### Extracted records
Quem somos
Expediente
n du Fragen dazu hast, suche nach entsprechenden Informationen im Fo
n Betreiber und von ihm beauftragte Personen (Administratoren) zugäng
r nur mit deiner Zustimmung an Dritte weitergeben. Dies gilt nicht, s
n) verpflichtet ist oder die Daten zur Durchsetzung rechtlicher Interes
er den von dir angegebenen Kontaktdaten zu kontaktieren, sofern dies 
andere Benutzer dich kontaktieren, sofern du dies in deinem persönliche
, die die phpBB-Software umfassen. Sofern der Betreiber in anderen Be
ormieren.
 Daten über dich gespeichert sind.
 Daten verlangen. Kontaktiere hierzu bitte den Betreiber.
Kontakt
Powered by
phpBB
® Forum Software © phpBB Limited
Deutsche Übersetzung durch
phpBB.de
* * *
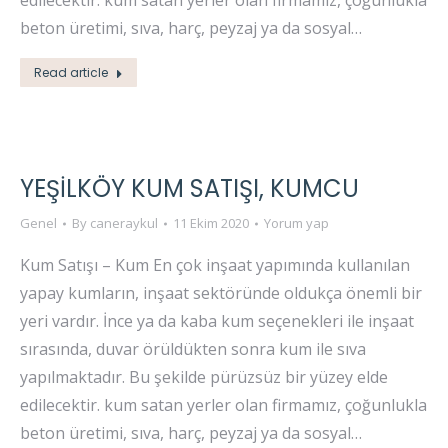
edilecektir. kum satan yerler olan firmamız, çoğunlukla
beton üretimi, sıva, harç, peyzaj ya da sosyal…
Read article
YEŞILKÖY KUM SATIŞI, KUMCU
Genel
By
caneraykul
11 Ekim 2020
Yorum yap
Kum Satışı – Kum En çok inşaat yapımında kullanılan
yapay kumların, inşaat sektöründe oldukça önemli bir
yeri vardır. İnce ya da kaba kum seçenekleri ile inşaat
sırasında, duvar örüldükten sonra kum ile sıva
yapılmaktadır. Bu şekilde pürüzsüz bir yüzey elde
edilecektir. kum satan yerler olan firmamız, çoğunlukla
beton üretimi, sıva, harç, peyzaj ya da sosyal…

### WHAT YOU NEED TO DO
Tally up the lines above containing "phpBB"; the number is the full answer.

### OUTPUT FOR THIS EXERCISE
4